Material for this exercise ->

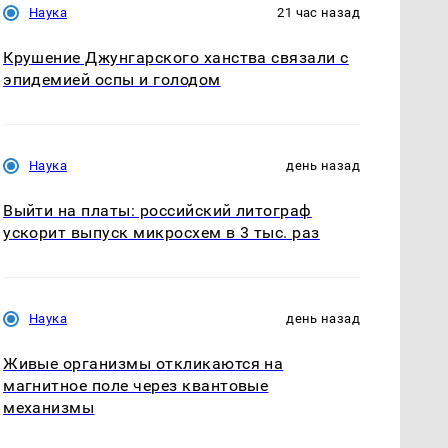
Наука
21 час назад
Крушение Джунгарского ханства связали с
эпидемией оспы и голодом
Наука
день назад
Выйти на платы: российский литограф
ускорит выпуск микросхем в 3 тыс. раз
Наука
день назад
Живые организмы откликаются на
магнитное поле через квантовые
механизмы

What the exercise asks ->
Output the material verbatim, skipping the images.

Task answer ->
Наука
21 час назад
Крушение Джунгарского ханства связали с
эпидемией оспы и голодом
Наука
день назад
Выйти на платы: российский литограф
ускорит выпуск микросхем в 3 тыс. раз
Наука
день назад
Живые организмы откликаются на
магнитное поле через квантовые
механизмы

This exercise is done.